# 'Franklin' Library step chair



## donjohn24 (Oct 15, 2010)

I searched for this on LJ and found several examples, but they were not quite what I was looking to make.

The version at fk Plans: http://www.fkplans.com/Downloadable-Library-Step-Stool-Chair-Plan-P95C11.aspx looks like this:








which is more like what I had in mind.

However - the only applicable version with a review I could find was on Amazon at http://www.amazon.com/dp/B003P2BTGO/ref=asc_df_B003P2BTGO1401421/?tag=becomcom00445-20&creative=394997&creativeASIN=B003P2BTGO&linkCode=asn
and seems to be identical, but this was from Woodcraft Plans

Reading the review on Amazon, I see:
"I must say I was sorely disappointed,the fold out was less than pleasing to the eye.I was expecting full size templates of the compoents,not a enginering night mare with no instructions on the reading.A flyer on woodworking wont get it.The small cut list was the only reason I gave it a one star.Poor to very poor drawings. some were drawn over so they were legiable.Whoever did this should appologize for a terribly botched job.I wouldn't waste the money sending it back. "

So, I'm now not sure how to proceed - the fkPlans are downloadable, so would be ideal for me as I am in the UK, but if they are the same as the ones from Amazon, am I likely to be wasting my money ?

Has anyone anything to add that might assist me, please ?


----------



## CaptainSkully (Aug 28, 2008)

I would just make my own drawings from the photos, then make cardboard cutouts or some kind of template to verify that folding will work and to locate all the joinery.
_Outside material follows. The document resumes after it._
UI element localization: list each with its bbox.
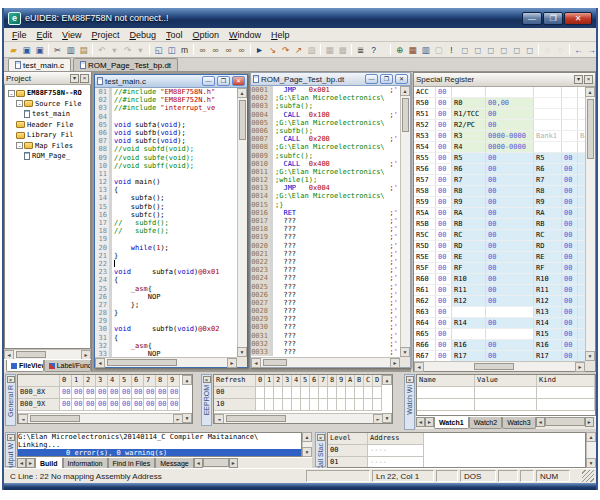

That's a very elegant design. Most designs I've seen have straight legs, not that nice curve.


----------



## Gregn (Mar 26, 2010)

Does this help?
http://www.popularmechanics.com/home/how-to-plans/woodworking/4226197


----------



## donjohn24 (Oct 15, 2010)

Hi Gregn,

I think that I looked at this previously but passed over as it was too 'rectilinear' and I was thinking of something 'softer' with some curves.

However, after looking at your link, and the pdf which shows both views, I began to think it might be better. I showed it to my design arbiter (my wife Avril - who has far better taste than me and who decides what can or cannot have a place in our home) and she liked it more than the one above. As the idea is to make it to sell at an Art/Craft Show that my Rotary club is organising in May, but to keep it for ourselves if it doesn't sell, her opinion is critical.

So many thanks for your response which seems to have set me on the right road.

Thanks also to CaptainSkully for his suggestion.


----------



## Gregn (Mar 26, 2010)

These are quite the conversation piece. You might want to make 2. LOL


----------



## donjohn24 (Oct 15, 2010)

Not a bad idea Gregn, but usually I hate doing something twice. (Surprising, then, that I have TWO chidren  )

Looking at the pdf more closely, I realise another reason why I skipped it initially - it uses all screwed joints.

Perhaps I'll use my new knowledge gained by watching Chiefwoodworker's videos and see what it looks like when I try to draw it in Sketchup with some mortice and tenon joints.


----------